§ PROBLEM REQUIREMENTS
Read the records below and report each line in which "menopausa" occurs.

§ SUPPLIED INFORMATION
┌────────
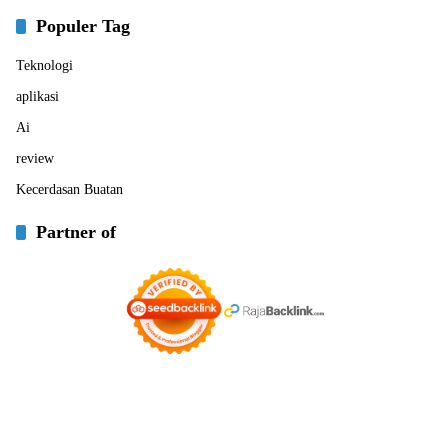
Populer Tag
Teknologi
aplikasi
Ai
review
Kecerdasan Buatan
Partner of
└────────
┌────────
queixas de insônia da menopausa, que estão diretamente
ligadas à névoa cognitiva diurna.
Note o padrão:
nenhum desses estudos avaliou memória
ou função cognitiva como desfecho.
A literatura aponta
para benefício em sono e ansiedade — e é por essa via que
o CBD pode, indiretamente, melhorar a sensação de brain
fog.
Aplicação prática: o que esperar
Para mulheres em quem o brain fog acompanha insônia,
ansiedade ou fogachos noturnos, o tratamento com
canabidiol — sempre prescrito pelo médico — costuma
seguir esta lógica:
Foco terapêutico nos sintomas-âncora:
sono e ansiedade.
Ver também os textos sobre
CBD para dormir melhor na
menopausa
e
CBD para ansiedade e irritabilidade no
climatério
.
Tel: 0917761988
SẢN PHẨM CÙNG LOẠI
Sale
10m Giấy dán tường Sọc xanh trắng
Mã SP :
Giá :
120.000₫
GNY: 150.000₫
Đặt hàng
└────────
┌────────
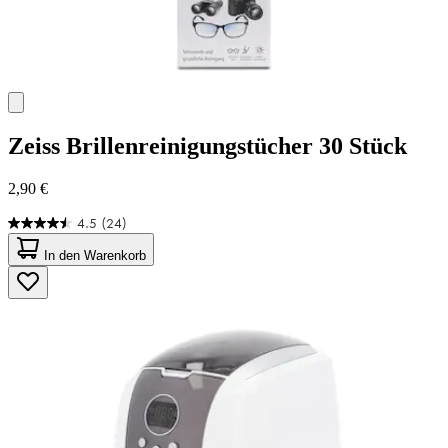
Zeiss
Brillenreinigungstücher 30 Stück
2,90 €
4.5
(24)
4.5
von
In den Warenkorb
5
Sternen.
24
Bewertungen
└────────
§ RESULT
queixas de insônia da menopausa, que estão diretamente
menopausa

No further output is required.